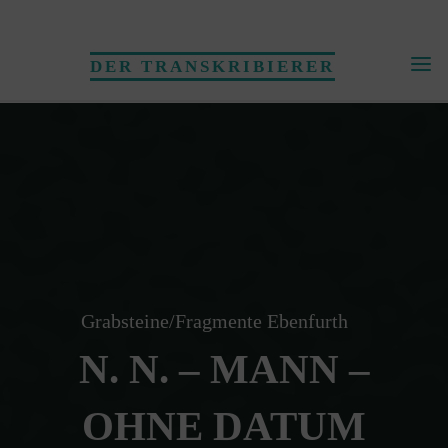
Skip
to
DER TRANSKRIBIERER
content
Grabsteine/Fragmente Ebenfurth
N. N. – MANN –
OHNE DATUM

#### TASK GOAL:
Could you output the full set of entries exactly, skipping every picture?

#### RESULT OF THE EXERCISE:
Skip
to
DER TRANSKRIBIERER
content
Grabsteine/Fragmente Ebenfurth
N. N. – MANN –
OHNE DATUM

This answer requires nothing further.